Intel Penryn Performance Preview: The Fastest gets Faster
by Anand Lal Shimpi on April 18, 2007 8:00 AM EST- Posted in
- CPUs
You knew it had to be coming. A year ago Intel previewed its first Core 2 processors ahead of their release, and with Penryn due out before the end of the year the boys in blue are back again.

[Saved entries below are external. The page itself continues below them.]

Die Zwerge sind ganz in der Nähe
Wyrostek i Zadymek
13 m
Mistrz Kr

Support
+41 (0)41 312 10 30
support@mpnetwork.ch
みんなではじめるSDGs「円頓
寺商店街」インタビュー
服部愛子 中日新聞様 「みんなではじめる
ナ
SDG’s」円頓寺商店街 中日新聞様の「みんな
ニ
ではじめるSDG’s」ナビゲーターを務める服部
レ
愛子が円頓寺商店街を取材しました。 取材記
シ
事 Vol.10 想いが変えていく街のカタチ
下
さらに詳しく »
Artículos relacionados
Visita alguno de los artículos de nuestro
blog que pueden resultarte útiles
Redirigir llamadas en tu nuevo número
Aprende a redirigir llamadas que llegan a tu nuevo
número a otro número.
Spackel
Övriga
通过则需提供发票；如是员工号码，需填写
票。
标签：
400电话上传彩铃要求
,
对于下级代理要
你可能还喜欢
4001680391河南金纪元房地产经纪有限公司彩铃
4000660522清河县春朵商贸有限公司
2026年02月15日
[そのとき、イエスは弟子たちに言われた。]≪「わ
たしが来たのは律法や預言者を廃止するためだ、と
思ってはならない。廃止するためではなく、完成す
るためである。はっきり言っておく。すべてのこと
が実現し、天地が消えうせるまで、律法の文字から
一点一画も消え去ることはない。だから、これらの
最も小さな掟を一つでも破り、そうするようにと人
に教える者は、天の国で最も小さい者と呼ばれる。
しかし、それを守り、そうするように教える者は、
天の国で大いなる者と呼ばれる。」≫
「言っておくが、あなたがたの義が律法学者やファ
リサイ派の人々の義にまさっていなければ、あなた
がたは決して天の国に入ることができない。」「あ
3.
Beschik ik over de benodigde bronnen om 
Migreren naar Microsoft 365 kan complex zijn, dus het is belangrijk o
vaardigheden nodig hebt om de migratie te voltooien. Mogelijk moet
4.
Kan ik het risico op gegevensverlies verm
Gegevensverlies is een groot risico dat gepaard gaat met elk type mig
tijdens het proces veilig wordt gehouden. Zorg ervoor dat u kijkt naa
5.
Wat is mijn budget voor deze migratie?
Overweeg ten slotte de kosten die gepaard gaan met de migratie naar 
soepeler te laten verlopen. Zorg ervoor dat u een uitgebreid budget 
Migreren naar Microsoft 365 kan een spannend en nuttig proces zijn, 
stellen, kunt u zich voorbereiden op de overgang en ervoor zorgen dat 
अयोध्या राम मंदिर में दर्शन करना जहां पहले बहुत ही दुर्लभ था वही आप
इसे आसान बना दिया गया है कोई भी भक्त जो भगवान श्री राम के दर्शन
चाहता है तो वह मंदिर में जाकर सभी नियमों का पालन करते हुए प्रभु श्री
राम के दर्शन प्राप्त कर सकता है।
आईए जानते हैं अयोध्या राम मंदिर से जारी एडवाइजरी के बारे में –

Penryn is still pretty early, although Intel was able to reach over 3GHz on all of the samples we tested. Not surprisingly, the number of benchmarks we were able to run was quite limited. Intel also provided us with a handful of its own test results demonstrated at IDF Beijing which we have reproduced here as well.
Penryn in action
As a recap, Penryn is the 45nm micro-architectural update to Intel's current Core 2 processors. The slide below shows most of the improvements to Penryn:
A faster divider and super shuffle engine both improve IPC in very specific applications. As we mentioned in our IDF day 1 coverage, faster FSB speeds appear to be reserved for Penryn based Xeon processors at this point as desktop Penryn cores will use a 1333MHz FSB. Penryn takes the total amount of L2 cache up to 6MB per two cores, giving the quad core Penryn chips a total of 12MB of on-die L2 cache. Penryn also has improved power management technologies, but only for mobile Penryn chips.
Penryn up and running
66 Comments
View All Comments
TA152H - Thursday, April 19, 2007 - link
OK, you clearly don't know what you're talking about.Pentium Pro didn't have an external cache, it was on the processor package itself, and ran at full CPU speed. The Pentium II was not faster than the Pentium Pro clock normalized, unless you ran 16-bit code or used MMX. The Pentium II and Katmai both were got progressively lower IPC as they got to higher clock speeds, except for the Katmai 600 MHz. The reason is simple, the cache wasn't any faster, except again in the 600 MHz version, and the memory ran at the same speed. So, each cycle you'd do worse. A Pentium Pro at 200 MHz had a higher IPC than a Katmai at 550 MHz, unless you were running instruction sets it didn't have. Also keep in mind there were Pentium Pros with 1 Meg cache (they sold for over 2k each!).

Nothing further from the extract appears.